Pages

Monday, January 2, 2012

Joining text files

Sometimes I get a couple of text files with various data about the capacity of disks, memory etc. Here are two examples:

# cat root.log
/ Size,/ Used
16525754,15004443
...
# cat home.log
/home Size,/home Used
209665920,53370295
...

The two examples above are statistics about the size of the root and home file systems and how much space is consumed. The values are in kb - / has ~15GB disk space and ~14GB of space is used. The same with /home - ~200GB disk size and ~50GB are used. In most cases I just want one big comma separated file for all file systems. The easiest way to join these two files is the command paste:

# paste -d "," root.log home.log
/ Size,/ Used,/home Size,/home Used
16525754,15004443,209665920,53370295
...

With paste you can join both lists to one list file, the -d option will define the delimiter, in my case a comma, the default delimiter is a tab.

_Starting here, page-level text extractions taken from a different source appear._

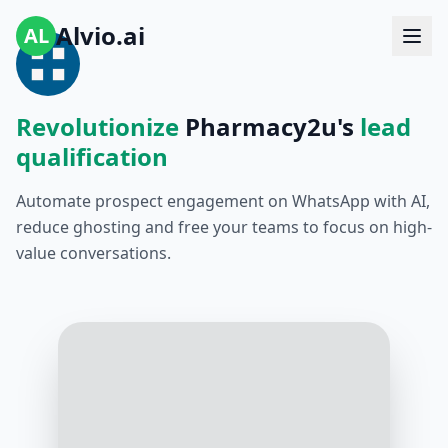
Alvio.ai
AL
Revolutionize
Pharmacy2u's
lead
qualification
Automate prospect engagement on WhatsApp with AI,
reduce ghosting and free your teams to focus on high-
value conversations.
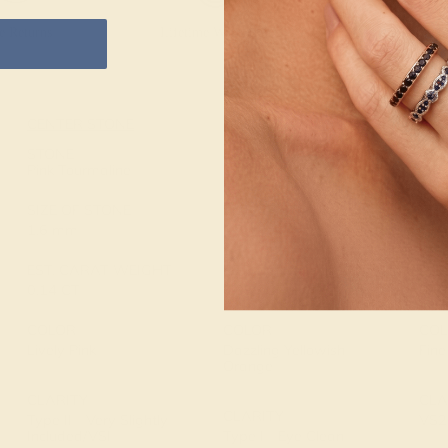
e Returns
Lifetime Warranty
Free Engravin
CENTER STONE
ACCENT STONE 1
ACC
STONE
STONE
STO
Pink Tourmaline
Citrine
Dia
SIZE OF STONE
SIZE OF STONE
SIZ
1.6 mm
1.3 mm
1.6
EST. CARAT WEIGHT
EST. CARAT WEIGHT
EST
0.14 CT
0.096 CT
0.0
COLOR
COLOR
COL
Lively Pink
Dazzling Yellowish
Fine
Orange
CLARITY
CLA
CLARITY
Type II - Very Slightly
VS2-
Included/VSI
Type I - Eye Clean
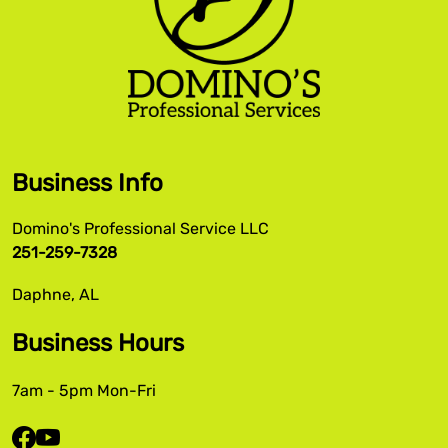
Business Info
Domino's Professional Service LLC
251-259-7328
Daphne, AL
Business Hours
7am - 5pm Mon-Fri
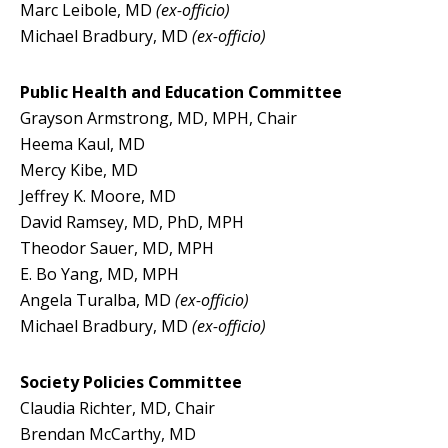
Marc Leibole, MD
(ex-officio)
Michael Bradbury, MD
(ex-officio)
Public Health and Education Committee
Grayson Armstrong, MD, MPH, Chair
Heema Kaul, MD
Mercy Kibe, MD
Jeffrey K. Moore, MD
David Ramsey, MD, PhD, MPH
Theodor Sauer, MD, MPH
E. Bo Yang, MD, MPH
Angela Turalba, MD
(ex-officio)
Michael Bradbury, MD
(ex-officio)
Society Policies Committee
Claudia Richter, MD, Chair
Brendan McCarthy, MD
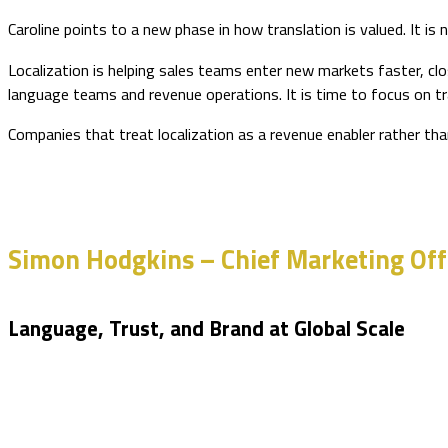
Caroline points to a new phase in how translation is valued. It i
Localization is helping sales teams enter new markets faster, cl
language teams and revenue operations. It is time to focus on tr
Companies that treat localization as a revenue enabler rather than
Simon Hodgkins – Chief Marketing Offi
Language, Trust, and Brand at Global Scale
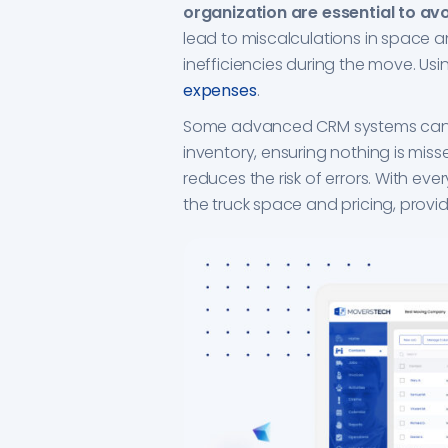
organization are essential to avo
lead to miscalculations in space a
inefficiencies during the move. U
expenses
.
Some advanced CRM systems can a
inventory, ensuring nothing is miss
reduces the risk of errors. With ev
the truck space and pricing, provid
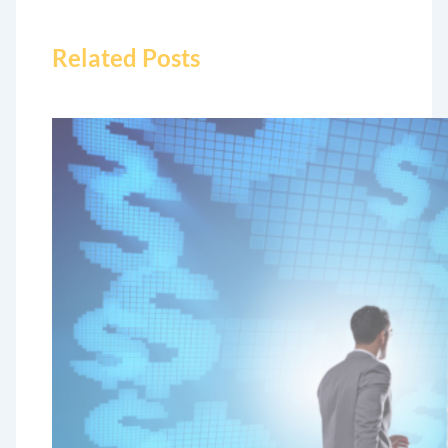
Related Posts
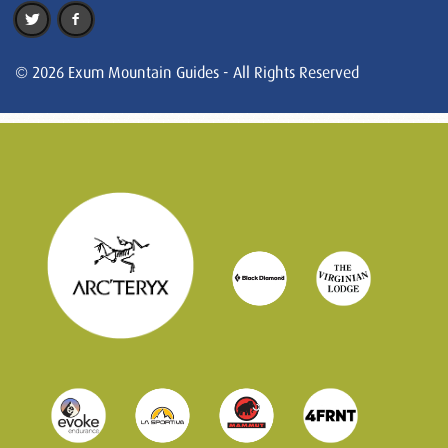
© 2026 Exum Mountain Guides - All Rights Reserved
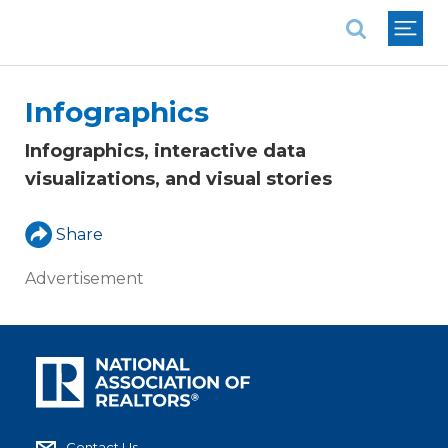
National Association of REALTORS®
Infographics
Infographics, interactive data
visualizations, and visual stories
Share
Advertisement
Contact Us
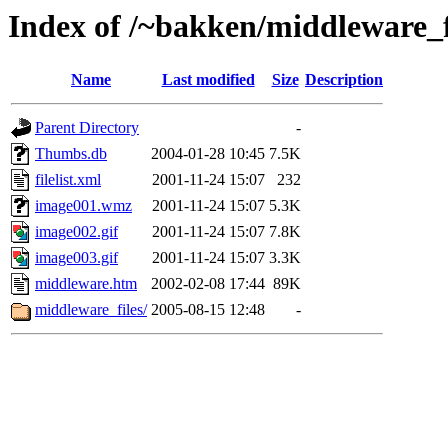
Index of /~bakken/middleware_f
Name
Last modified
Size
Description
Parent Directory
-
Thumbs.db
2004-01-28 10:45
7.5K
filelist.xml
2001-11-24 15:07
232
image001.wmz
2001-11-24 15:07
5.3K
image002.gif
2001-11-24 15:07
7.8K
image003.gif
2001-11-24 15:07
3.3K
middleware.htm
2002-02-08 17:44
89K
middleware_files/
2005-08-15 12:48
-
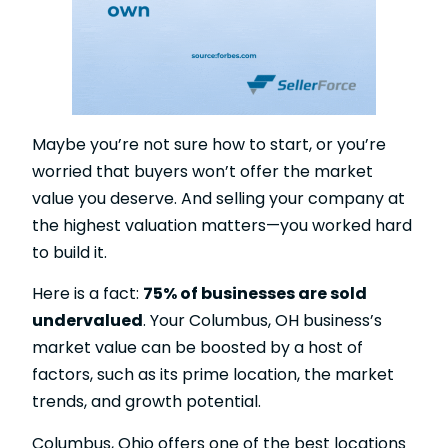
Maybe you’re not sure how to start, or you’re
worried that buyers won’t offer the market
value you deserve. And selling your company at
the highest valuation matters—you worked hard
to build it.
Here is a fact:
75% of businesses are sold
undervalued
. Your Columbus, OH business’s
market value can be boosted by a host of
factors, such as its prime location, the market
trends, and growth potential.
Columbus, Ohio offers one of the best locations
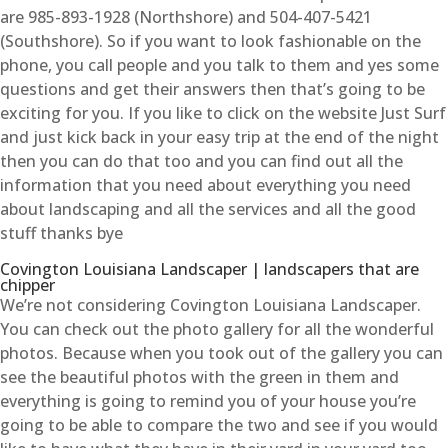
are 985-893-1928 (Northshore) and 504-407-5421
(Southshore). So if you want to look fashionable on the
phone, you call people and you talk to them and yes some
questions and get their answers then that’s going to be
exciting for you. If you like to click on the website Just Surf
and just kick back in your easy trip at the end of the night
then you can do that too and you can find out all the
information that you need about everything you need
about landscaping and all the services and all the good
stuff thanks bye
Covington Louisiana Landscaper | landscapers that are
chipper
We’re not considering Covington Louisiana Landscaper.
You can check out the photo gallery for all the wonderful
photos. Because when you took out of the gallery you can
see the beautiful photos with the green in them and
everything is going to remind you of your house you’re
going to be able to compare the two and see if you would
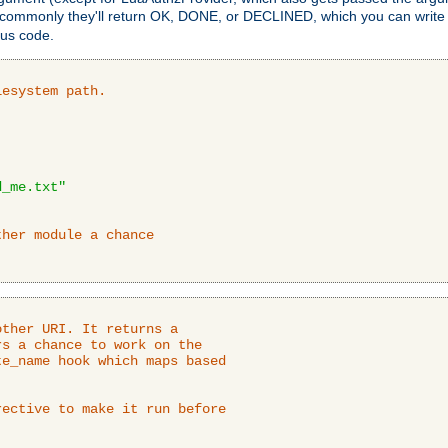
 commonly they'll return OK, DONE, or DECLINED, which you can write
tus code.
lesystem path.
d_me.txt"
ther module a chance
ther URI. It returns a

s a chance to work on the

e_name hook which maps based

ective to make it run before
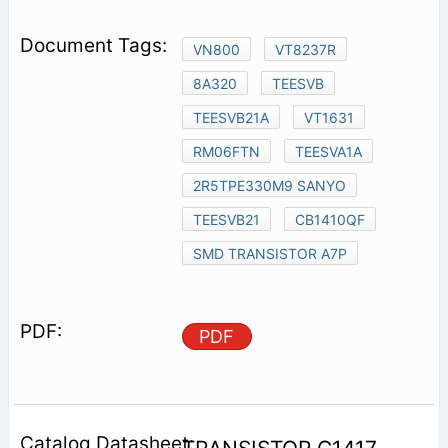
VN800
VT8237R
8A320
TEESVB
TEESVB21A
VT1631
RM06FTN
TEESVA1A
2R5TPE330M9 SANYO
TEESVB21
CB1410QF
SMD TRANSISTOR A7P
PDF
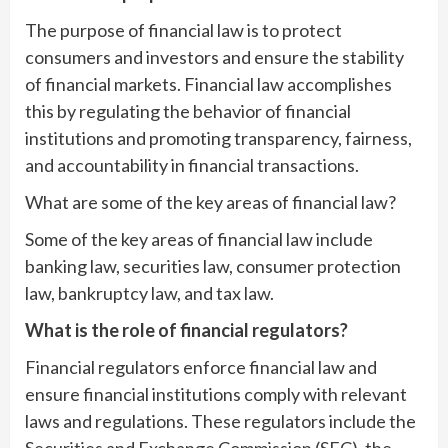
The purpose of financial law is to protect
consumers and investors and ensure the stability
of financial markets. Financial law accomplishes
this by regulating the behavior of financial
institutions and promoting transparency, fairness,
and accountability in financial transactions.
What are some of the key areas of financial law?
Some of the key areas of financial law include
banking law, securities law, consumer protection
law, bankruptcy law, and tax law.
What is the role of financial regulators?
Financial regulators enforce financial law and
ensure financial institutions comply with relevant
laws and regulations. These regulators include the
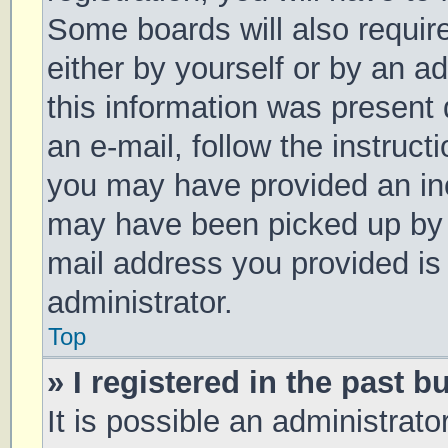
Some boards will also require
either by yourself or by an a
this information was present d
an e-mail, follow the instruct
you may have provided an inc
may have been picked up by a 
mail address you provided is 
administrator.
Top
» I registered in the past 
It is possible an administrat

Sometimes I get files with a time field like this:


# cat root.log
Time,/ Size,/ Used
10:12:54,16525754,15004443
10:22:54,16525754,15004443
10:32:54,16525754,15004443
10:42:54,16525754,15004443
...
# cat home.log
Time,/home Size,/home Used
10:22:54,209665920,53370295
10:32:54,209665920,53370295
10:42:54,209665920,53370295
10:52:54,209665920,53370295
...

The issue with both files is that they have different time stamps. The first entry of the root.log file starts at 10:12:54 but the first timestamp of the home.log file starts 10 minutes later at 10:22:54. To join these two files you can use the command join:

# join -t "," -1 1 -2 1 root.log home.log
Time,/ Size,/ Used,/home Size,/home Used
10:22:54,16525754,15004443,209665920,53370295
10:32:54,16525754,15004443,209665920,53370295
10:42:54,16525754,15004443,209665920,53370295

The -t option defines the delimiter again and the -1 and -2 option defines the fields you want to join. In both files the first field is the time stamp. The first field in the third line of the root.log file shows the timestamp 10:22:54 which is the first field of the second line from the home.log file. That means that the third line from root.log and the second line from home.log will be joined. The second line from root.log will be ignored. The first line of both files are the headers and will be joined.